◆ Problem requirements ◆
Give the whole listing below once more, exactly, without pictures.

◆ Given data ◆
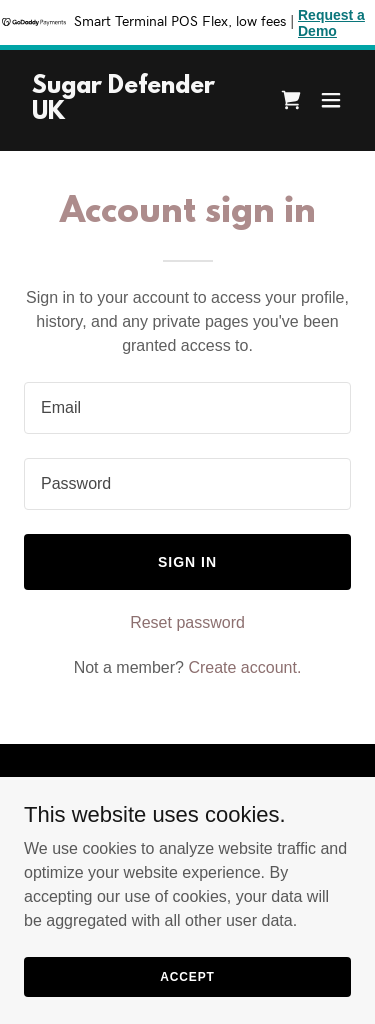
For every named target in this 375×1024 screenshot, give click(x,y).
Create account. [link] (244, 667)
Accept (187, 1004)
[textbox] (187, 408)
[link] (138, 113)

◆ Written solution ◆
For every named target in this 375×1024 screenshot, give click(x,y).
Create account. [link] (244, 667)
Accept (187, 1004)
[textbox] (187, 408)
[link] (138, 113)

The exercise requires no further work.